En temas de diseño, aunque la mesita de noche en la anilla es algo que ya he visto con otros colores y en todas me ha parecido original, cuando me llegaron los cigarros y abrí los packs la primera vez, asumí que este era el Colorado, más porque el diseño en la anilla incluye el color rojo. Pero este es el original y el que muchos glorifican como uno de los que empezó todo, pero la verdad es que es el tercero que fumo y los otros nos no me parecieron gran cosa, aunque el primero realmente no tenía ni 3 días de haber llegado cuando le eché fuego. La capa de este One Night Stand Original es brillante, casi lisa y con pequeñas venas, pero aromas agradables a café y cuero, con notas muy similares en el pie, pero una sensación algo picante también. La calada en frío es de café en granos, pero no de una bolsa de café, sino más como un paquete de Nespresso, con grama recién cortada.

El cigarro enciende rápidamente gracias a un tiro muy decente y al hecho que solo tiene 50 de cepo, y sus sabores son abundantes a chocolate negro, madera y más suave de lo que esperaba de café, pero nuevamente es esa sensación de café molido que el que ya está colado. El sabor de madera se va colando a la cabecera del resto de los sabores del cigarro, junto con el chocolate, la verdad es que es una combinación agradable. Sin embargo, hay notas amargas en la fumada, sobre todo si le doy caladas seguidas y con el anillo de combustión tan accidentado que tiene, estoy obligado a tratarlo con mucho cuidado, pues hay que conseguir un delicado equilibrio entre no fumarlo muy rápido y mantenerlo encendido. El tiro está bien y quema un tanto más rápido, precisamente por ese equilibrio que hay que encontrar.

En realidad estos Lost and Found son cigarros que carecen de complejidad, al menos en casi todos los que he fumado y eso hace que no haya grandes cambios durante la fumada. Como ejemplo perfecto, el segundo tercio del One Night Stand Original es prácticamente igual al primero, salvo una mayor tendencia hacia los sabores amargos, lo que me hace pensar que son simplemente los sabores que tiene el cigarro y no producto de fumarlo muy rápido o muy lento. Yo trato de fumarlo normal y eso me da como resultado un anillo de combustión mucho más accidentado, pero al darle retoques se controla todo y nunca se sale de control. Por lo mismo, los sabores amargos y picantes son los más destacados en este tercio, que en términos generales no me dio mucho más.
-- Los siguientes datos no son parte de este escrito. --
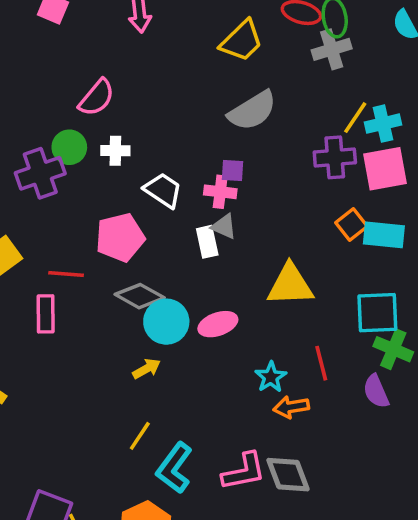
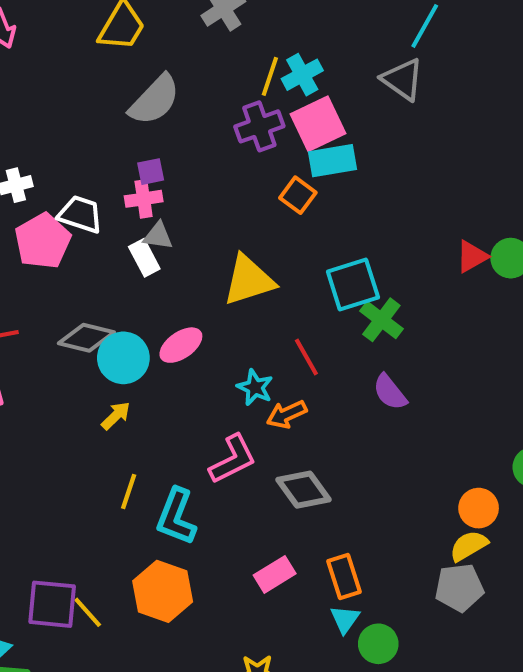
cyan rectangle: (384, 235) -> (333, 161), moved
pink pentagon: (120, 237) -> (43, 241), moved
green cross: (393, 349) -> (381, 320), turned 30
purple semicircle: (376, 391) -> (390, 392), moved
pink L-shape: (244, 471) -> (233, 459), moved

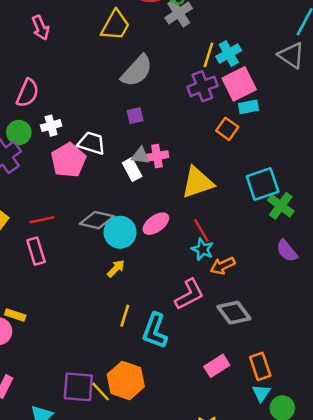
cyan rectangle: (333, 161) -> (248, 107), size x0.7
pink cross: (144, 199) -> (157, 156), moved
red line: (306, 357) -> (201, 230), moved
orange hexagon: (163, 591) -> (126, 380), moved

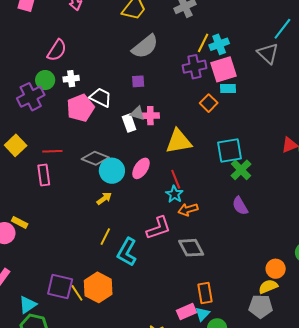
pink ellipse: (156, 224) -> (141, 168), turned -30
pink rectangle: (217, 366) -> (187, 312), moved

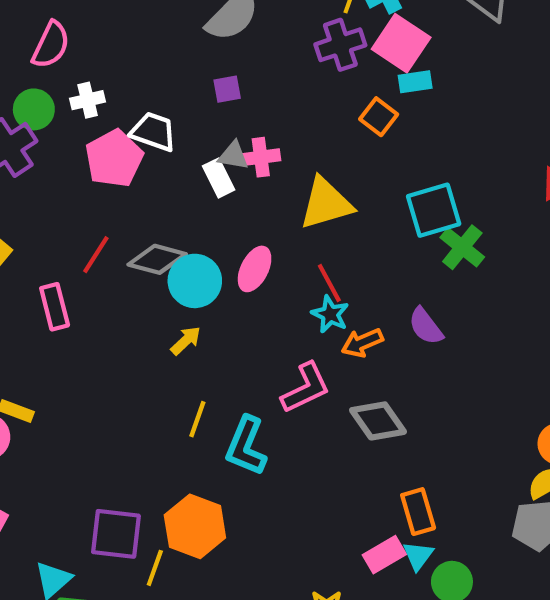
pink square: (223, 69) -> (401, 43), turned -32
red line: (52, 151) -> (96, 255), moved, turned -48
purple semicircle: (240, 206) -> (426, 326), moved
yellow line: (77, 293) -> (155, 568), moved, turned 60

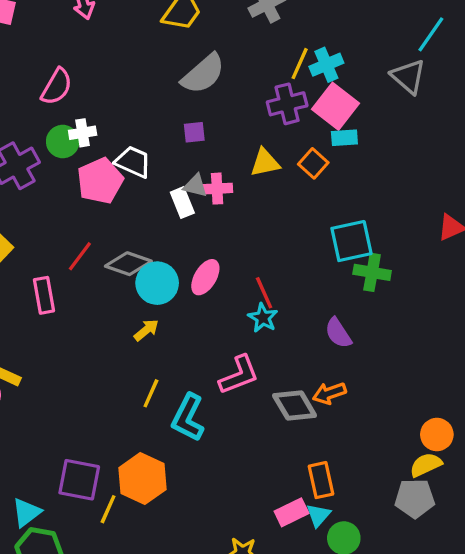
green circle: (34, 109) -> (63, 142), moved
yellow triangle: (326, 203) -> (265, 163), moved, size x0.7
green cross: (462, 247) -> (372, 272), turned -33
orange arrow: (362, 343) -> (329, 393), moved

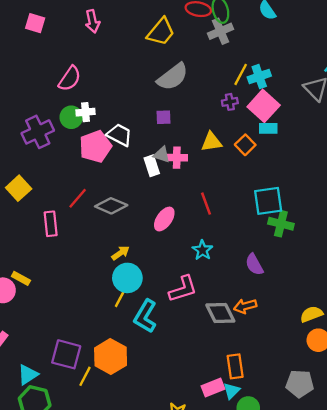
purple cross: (287, 104) -> (230, 102), size x0.6
cyan circle: (157, 283) -> (127, 278), moved
red line: (264, 293) -> (206, 204), moved
yellow semicircle: (426, 465) -> (311, 314), moved

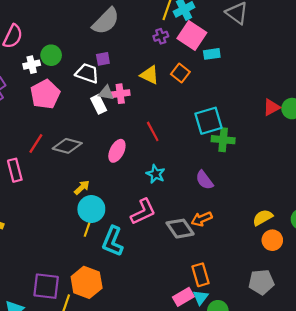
green circle: (71, 117) -> (51, 55), moved
cyan rectangle: (268, 128) -> (212, 54), moved
white trapezoid: (119, 135) -> (87, 73), moved
yellow triangle: (211, 142) -> (149, 75), turned 42

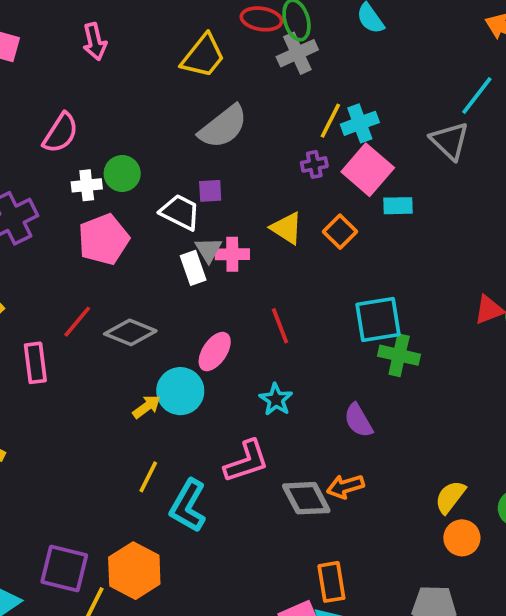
gray triangle: (106, 93) -> (208, 250), turned 42
cyan circle: (91, 209) -> (180, 391), moved
yellow semicircle: (263, 217) -> (450, 497), turned -30

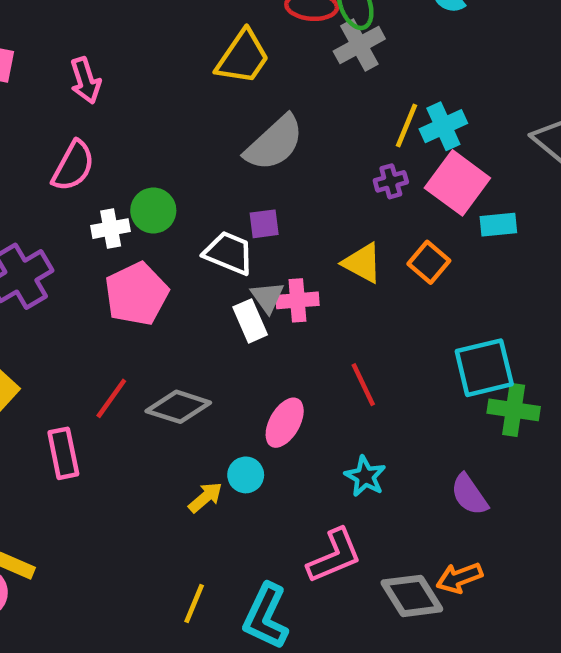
pink arrow: (95, 42) -> (85, 80), moved
cyan circle: (180, 391) -> (246, 475), size x0.6
yellow line: (148, 477) -> (194, 604), moved

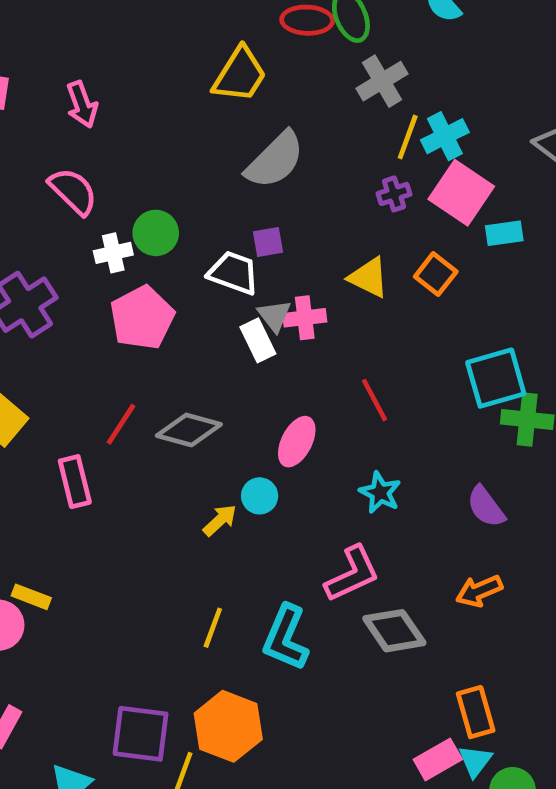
gray cross: (359, 45) -> (382, 81), moved
pink semicircle: (73, 166) -> (73, 191), turned -72
gray diamond: (412, 596) -> (394, 631), moved

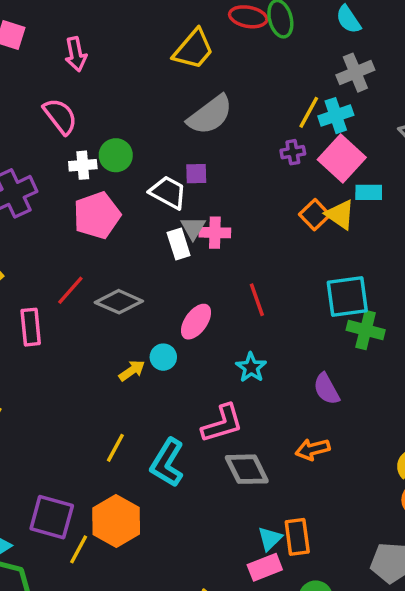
gray cross: (382, 81) -> (355, 73), moved
yellow triangle: (369, 277) -> (340, 214), moved
cyan triangle: (475, 761) -> (270, 539), moved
Si no fuese porque la descripción del cigarro lo especifica, pensaría que el One Night Stand Original es un cigarro de tripa corta, principalmente por la carencia de cambios durante su evolución. Una vez que aprendes que el amargo es un sabor del perfil, dejas de temerle y comienzas a aceptarlo, y como los sabores son prácticamente los mismos desde la primera calada, tampoco hay mucho que buscar. Quizá lo que más puedo destacar es que sí han habido cambios a lo largo de la fumada, aunque no han sido tan notables como quisiera, pero al comparar al primer tercio con el último, definitivamente no son los mismos y en este tercio los tres sabores que apreciaba al inicio están más equilibrados, con el chocolate y el café sobre los sabores de madera y pimienta. Ese sabor amargo ayuda a darle esa dimensión más fuerte al café y podríamos argumentar que no le afecta al cigarro. Al cabo de una hora y 10 minutos, el One Night Stand Original llega a su fin.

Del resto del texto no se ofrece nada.